LES EFFETS DU BLEU DE MÉTHYLÈNE SUR LA SANTÉ
Au-delà des inquiétudes cosmétiques, les médecins avertissent sur l’existence d’un grand nombre de risques pour la santé associés à la consommation de bleu de méthylène en tant que complément alimentaire. Le plus sérieux est le syndrome sérotoninergique, une maladie rare mais potentiellement mortelle, qui peut survenir si le bleu de méthylène est consommé en plus d’inhibiteurs sélectifs de la recapture de la sérotonine (SSRI, selective serotonin reuptake inhibitors), qui sont souvent prescrits dans le traitement de la dépression et des troubles de l’anxiété.
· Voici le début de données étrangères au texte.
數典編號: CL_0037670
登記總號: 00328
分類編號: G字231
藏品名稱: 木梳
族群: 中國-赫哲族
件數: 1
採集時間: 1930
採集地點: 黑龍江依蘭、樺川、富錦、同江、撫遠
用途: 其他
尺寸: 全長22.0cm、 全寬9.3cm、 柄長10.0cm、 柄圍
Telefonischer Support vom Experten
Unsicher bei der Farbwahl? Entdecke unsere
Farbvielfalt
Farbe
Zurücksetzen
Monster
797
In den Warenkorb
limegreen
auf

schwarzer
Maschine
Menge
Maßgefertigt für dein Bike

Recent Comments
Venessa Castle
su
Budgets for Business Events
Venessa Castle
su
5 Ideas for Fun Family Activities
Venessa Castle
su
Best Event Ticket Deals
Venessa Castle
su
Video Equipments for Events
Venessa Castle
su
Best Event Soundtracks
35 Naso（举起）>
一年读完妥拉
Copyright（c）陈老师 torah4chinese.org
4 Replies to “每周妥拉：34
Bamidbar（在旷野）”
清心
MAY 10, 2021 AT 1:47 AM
« Les SSRI que vous prenez interagissent avec le bleu de méthylène et aggravent ses effets », explique Bronwyn Holmes, ce qui peut mener à l’apparition de symptômes d’anxiété, accélérer le rythme cardiaque, causer sueurs et tremblements. Dans des cas graves, l’essor en sérotonine peut provoquer des crises d’épilepsie, des arythmies, de la fièvre, des hallucinations et une perte de conscience.
Une étude menée en 2013 montre que les personnes souffrant d’une déficience en G6PD, une enzyme clé protégeant les globules rouges des dommages, doivent éviter de consommer du bleu de méthylène car il peut provoquer une anémie hémolytique, une maladie où les globules rouges se décomposent rapidement.
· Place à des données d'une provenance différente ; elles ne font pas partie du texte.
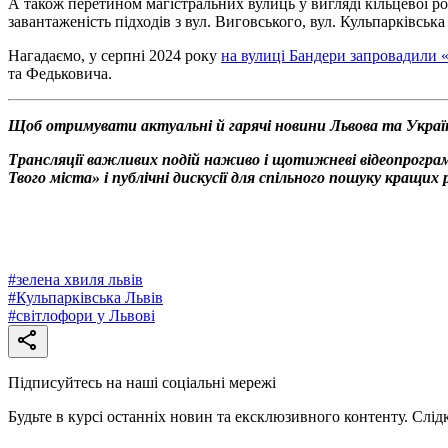
А також перетином магістральних вулиць у вигляді кільцевої ро
завантаженість підходів з вул. Виговського, вул. Кульпарківськ
Нагадаємо, у серпні 2024 року
н
а вулиці Бандери запровадили 
та Федьковича.
Щоб отримувати актуальні й гарячі новини Львова та Украї
Трансляції важливих подій наживо і щотижневі відеопрограм
Твого міста» і публічні дискусії для спільного пошуку кращи
#
зелена хвиля львів
#
Кульпарківська Львів
#
світлофори у Львові
Підписуйтесь на наші соціальні мережі
Будьте в курсі останніх новин та ексклюзивного контенту. Слід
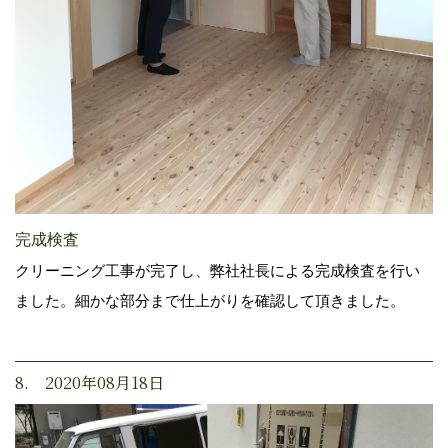
完成検査
クリーニング工事が完了し、弊社社長による完成検査を行い
ました。細かな部分まで仕上がりを確認して頂きました。
8. 2020年08月18日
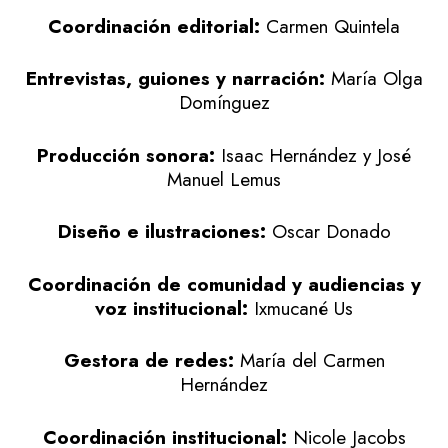
Coordinación editorial:
Carmen Quintela
Entrevistas, guiones y narración:
María Olga
Domínguez
Producción sonora:
Isaac Hernández y José
Manuel Lemus
Diseño e ilustraciones:
Oscar Donado
Coordinación de comunidad y audiencias y
voz institucional:
Ixmucané Us
Gestora de redes:
María del Carmen
Hernández
Coordinación institucional:
Nicole Jacobs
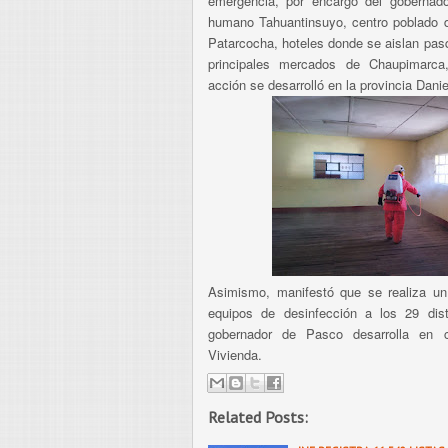
emergencia, por encargo del gobernad
humano Tahuantinsuyo, centro poblado d
Patarcocha, hoteles donde se aislan pas
principales mercados de Chaupimarca
acción se desarrolló en la provincia Danie
Asimismo, manifestó que se realiza un 
equipos de desinfección a los 29 distr
gobernador de Pasco desarrolla en c
Vivienda.
Related Posts:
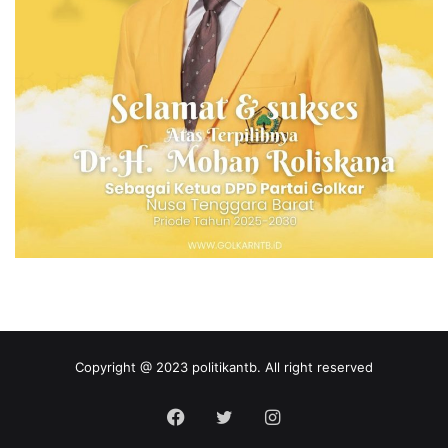
Copyright @ 2023 politikantb. All right reserved
Facebook
Twitter
Instagram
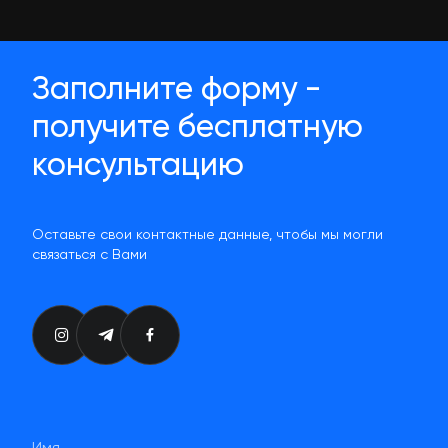
Заполните форму -
получите бесплатную
консультацию
Оставьте свои контактные данные, чтобы мы могли
связаться с Вами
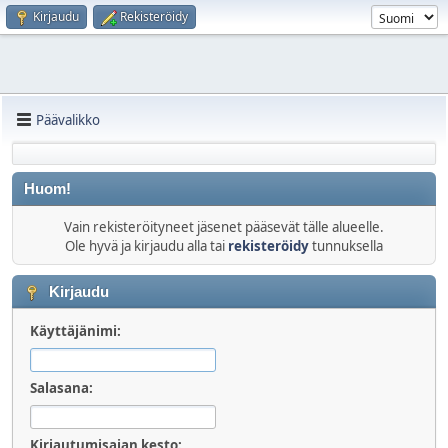
Kirjaudu
Rekisteröidy
Päävalikko
Huom!
Vain rekisteröityneet jäsenet pääsevät tälle alueelle.
Ole hyvä ja kirjaudu alla tai
rekisteröidy
tunnuksella
Kirjaudu
Käyttäjänimi:
Salasana:
Kirjautumisajan kesto:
Les effets secondaires moins graves incluent maux de tête, vertiges et nausées, tandis qu’« à très haute dose, on peut voir que le bleu de méthylène, paradoxalement, peut provoquer une méthémoglobinémie, ce qui est la principale raison de son approbation dans son traitement », explique Raphael E. Cuomo. « Il est inquiétant de voir que des personnes consomment le bleu de méthylène en le buvant, cela augmente énormément les risques d’overdose. »
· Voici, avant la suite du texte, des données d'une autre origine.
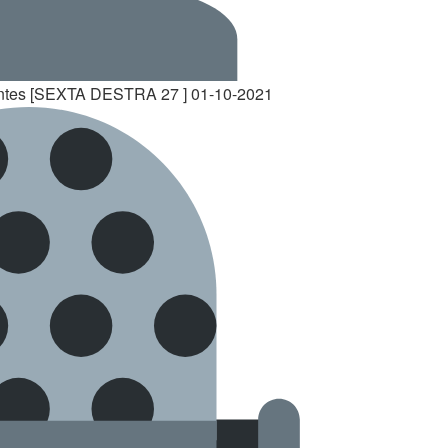
centes [SEXTA DESTRA 27 ] 01-10-2021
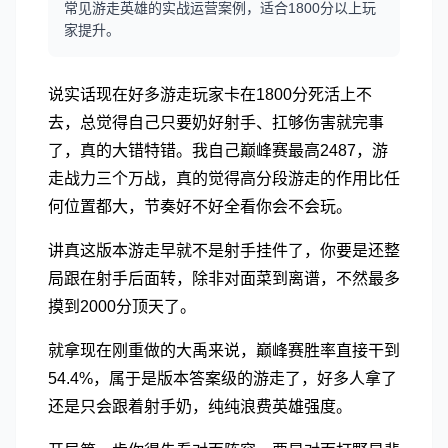
常见游走英雄的实战运营案例，适合1800分以上玩
家提升。
说实话现在好多游走玩家卡在1800分死活上不
去，总觉得自己只要奶好射手、扛够伤害就完事
了，真的大错特错。我自己巅峰赛最高2487，游
走战力三个万战，真的觉得高分段游走的作用比任
何位置都大，节奏好不好全看你会不会玩。
讲真这版本游走早就不是射手挂件了，你要是还整
局跟在射手后面转，除非对面菜到离谱，不然最多
摸到2000分顶天了。
就拿现在刚重做的大禹来说，巅峰赛胜率直接干到
54.4%，属于是版本答案级的游走了，好多人拿了
还是只会跟着射手奶，纯纯浪费英雄强度。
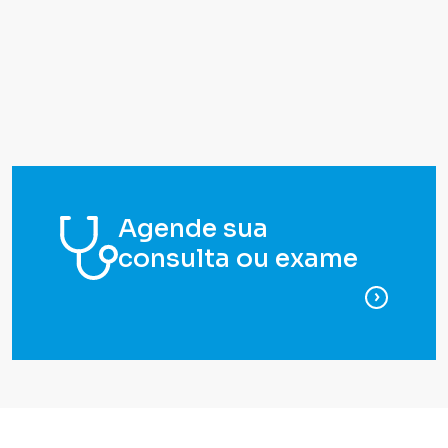
Agende sua
consulta ou exame
para ag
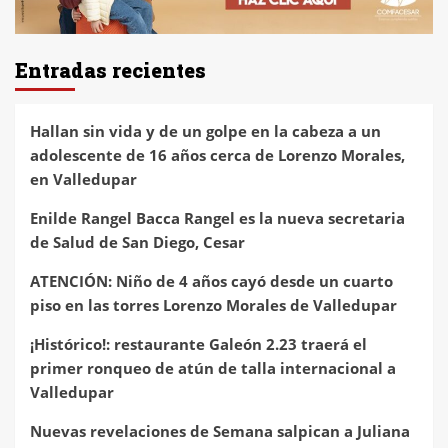
Entradas recientes
Hallan sin vida y de un golpe en la cabeza a un
adolescente de 16 años cerca de Lorenzo Morales,
en Valledupar
Enilde Rangel Bacca Rangel es la nueva secretaria
de Salud de San Diego, Cesar
ATENCIÓN: Niño de 4 años cayó desde un cuarto
piso en las torres Lorenzo Morales de Valledupar
¡Histórico!: restaurante Galeón 2.23 traerá el
primer ronqueo de atún de talla internacional a
Valledupar
Nuevas revelaciones de Semana salpican a Juliana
Si vous vous inquiétez de votre santé cognitive, les experts recommandent de s’intéresser à d’autres facteurs de votre nutrition et de votre mode de vie plutôt que d’avoir recours au bleu de méthylène par vous-même.
« Si vous ne cherchez pas à rendre vos toilettes bleues, il n’y a aucune raison de consommer ce produit en dehors d’un cadre médical », avertit Roger Rothenberg. « Les nootropes que nous connaissons et qui fonctionnent sont la caféine, l’exercice et le repos. Les deux derniers sont ceux que je recommanderais le plus à quiconque voudrait booster ses fonctions cognitives. »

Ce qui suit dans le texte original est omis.